Inhaled beta-agonists are useful for managing bronchoconstriction that persists after treatment with epinephrine; albuterol 5 to 10 mg by continuous nebulization can be given.

Corticosteroids have no proven role but may help prevent a late-phase reaction; methylprednisolone 125 mg IV initially is adequate.


Primary prevention is avoidance of known triggers. Desensitization is used for allergen triggers that cannot reliably be avoided (eg, insect stings).

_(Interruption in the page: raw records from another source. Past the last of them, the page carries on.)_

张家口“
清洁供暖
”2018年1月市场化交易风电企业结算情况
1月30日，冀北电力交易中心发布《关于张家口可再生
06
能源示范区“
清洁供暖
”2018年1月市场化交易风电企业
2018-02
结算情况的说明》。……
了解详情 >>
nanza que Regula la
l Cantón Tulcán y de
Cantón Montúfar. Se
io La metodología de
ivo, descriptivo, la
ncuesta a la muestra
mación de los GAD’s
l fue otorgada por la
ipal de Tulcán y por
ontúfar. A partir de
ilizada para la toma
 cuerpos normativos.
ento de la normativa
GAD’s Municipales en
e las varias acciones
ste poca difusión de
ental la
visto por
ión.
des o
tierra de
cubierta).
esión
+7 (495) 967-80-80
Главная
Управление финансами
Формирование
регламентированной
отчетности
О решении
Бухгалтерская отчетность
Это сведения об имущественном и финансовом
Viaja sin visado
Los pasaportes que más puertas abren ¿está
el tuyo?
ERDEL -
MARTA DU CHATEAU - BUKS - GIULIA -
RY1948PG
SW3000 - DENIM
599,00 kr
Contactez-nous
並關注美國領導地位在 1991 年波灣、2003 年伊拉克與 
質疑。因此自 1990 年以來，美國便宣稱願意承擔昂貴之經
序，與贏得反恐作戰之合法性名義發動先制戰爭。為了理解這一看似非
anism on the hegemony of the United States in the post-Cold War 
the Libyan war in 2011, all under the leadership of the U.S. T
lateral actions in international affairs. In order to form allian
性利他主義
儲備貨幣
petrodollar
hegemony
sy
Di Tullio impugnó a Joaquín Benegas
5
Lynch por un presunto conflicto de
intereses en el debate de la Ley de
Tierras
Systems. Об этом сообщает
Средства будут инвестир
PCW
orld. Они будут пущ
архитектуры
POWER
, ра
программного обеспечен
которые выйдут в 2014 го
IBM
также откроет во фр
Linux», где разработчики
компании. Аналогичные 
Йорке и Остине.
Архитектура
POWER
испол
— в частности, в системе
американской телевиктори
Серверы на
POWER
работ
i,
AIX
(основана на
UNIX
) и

Patients with past reactions to a radiopaque contrast agent should not be reexposed. When exposure is absolutely necessary, patients are given 3 doses of prednisone 50 mg po q 6 h, starting 18 h before the procedure, and diphenhydramine 50 mg po 1 h before the procedure; however, evidence to support the efficacy of this approach is limited.

Patients with an anaphylactic reaction to insect stings, foods, or other known substances should wear an alert bracelet and carry a prefilled, self-injecting epinephrine syringe (containing 0.3 mg for adults and 0.15 mg for children) and oral antihistamines for prompt self-treatment after exposure.

Key Points

  • Common triggers of anaphylaxis include drugs (eg, beta-lactam antibiotics, allergen extracts), foods (eg, nuts, seafood), proteins (eg, tetanus antitoxin, blood transfusions), animal venoms, and latex.

  • Non–IgE-mediated reactions that have anaphylactic-like manifestations (anaphylactoid reactions) can be caused by iodinated radiopaque dye, aspirin, other NSAIDs, opioids, blood transfusions, Ig, and exercise.

  • Consider anaphylaxis if patients have unexplained hypotension, respiratory symptoms, or ≥ 2 anaphylactic manifestations (eg, angioedema, rhinorrhea, GI symptoms).

  • Give epinephrine immediately because anaphylactic symptoms may rapidly progress to airway occlusion or shock; epinephrine can help relieve all symptoms.